╔══
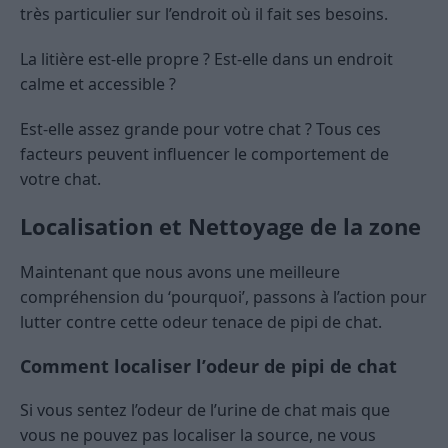
très particulier sur l’endroit où il fait ses besoins.
La litière est-elle propre ? Est-elle dans un endroit
calme et accessible ?
Est-elle assez grande pour votre chat ? Tous ces
facteurs peuvent influencer le comportement de
votre chat.
Localisation et Nettoyage de la zone
Maintenant que nous avons une meilleure
compréhension du ‘pourquoi’, passons à l’action pour
lutter contre cette odeur tenace de pipi de chat.
Comment localiser l’odeur de pipi de chat
Si vous sentez l’odeur de l’urine de chat mais que
vous ne pouvez pas localiser la source, ne vous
╚══
Copy every line of the listing above exactly. Leave each picture out.

très particulier sur l’endroit où il fait ses besoins.
La litière est-elle propre ? Est-elle dans un endroit
calme et accessible ?
Est-elle assez grande pour votre chat ? Tous ces
facteurs peuvent influencer le comportement de
votre chat.
Localisation et Nettoyage de la zone
Maintenant que nous avons une meilleure
compréhension du ‘pourquoi’, passons à l’action pour
lutter contre cette odeur tenace de pipi de chat.
Comment localiser l’odeur de pipi de chat
Si vous sentez l’odeur de l’urine de chat mais que
vous ne pouvez pas localiser la source, ne vous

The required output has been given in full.